[Extracted page text data]
□ □ □ □ □

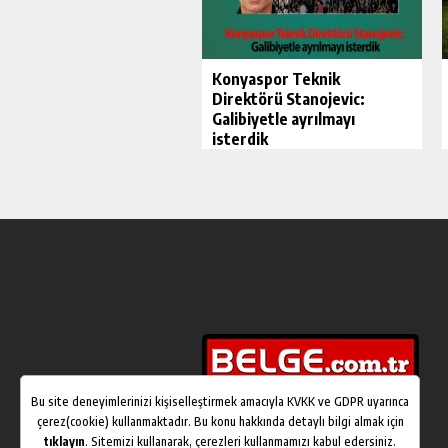
Konyaspor Teknik
Direktörü Stanojevic:
Galibiyetle ayrılmayı
isterdik
Bu site deneyimlerinizi kişiselleştirmek amacıyla KVKK ve GDPR uyarınca
çerez(cookie) kullanmaktadır. Bu konu hakkında detaylı bilgi almak için
tıklayın
. Sitemizi kullanarak, çerezleri kullanmamızı kabul edersiniz.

□ □ □ □ □

:: Problem ::
With the images left out, output all the entries above exactly.

:: Answer ::
Konyaspor Teknik
Direktörü Stanojevic:
Galibiyetle ayrılmayı
isterdik
Bu site deneyimlerinizi kişiselleştirmek amacıyla KVKK ve GDPR uyarınca
çerez(cookie) kullanmaktadır. Bu konu hakkında detaylı bilgi almak için
tıklayın
. Sitemizi kullanarak, çerezleri kullanmamızı kabul edersiniz.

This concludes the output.